▶ Exercise materials

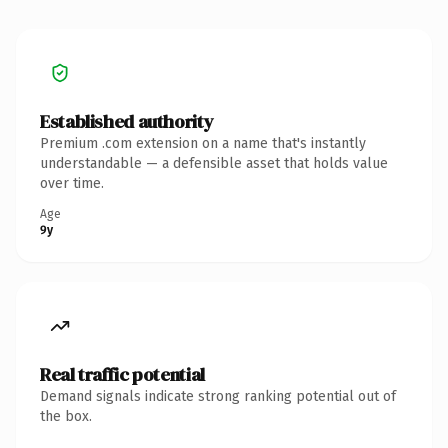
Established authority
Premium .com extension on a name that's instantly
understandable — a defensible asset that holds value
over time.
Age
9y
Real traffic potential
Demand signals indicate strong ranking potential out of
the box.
--
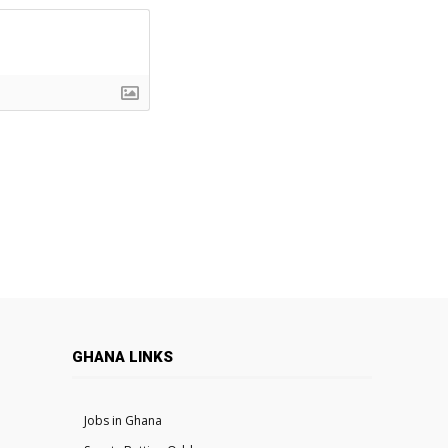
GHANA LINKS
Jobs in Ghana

▶ Task statement
Count the lines of the material above that contain the word "potential", then give only that count.

▶ Response to this task
2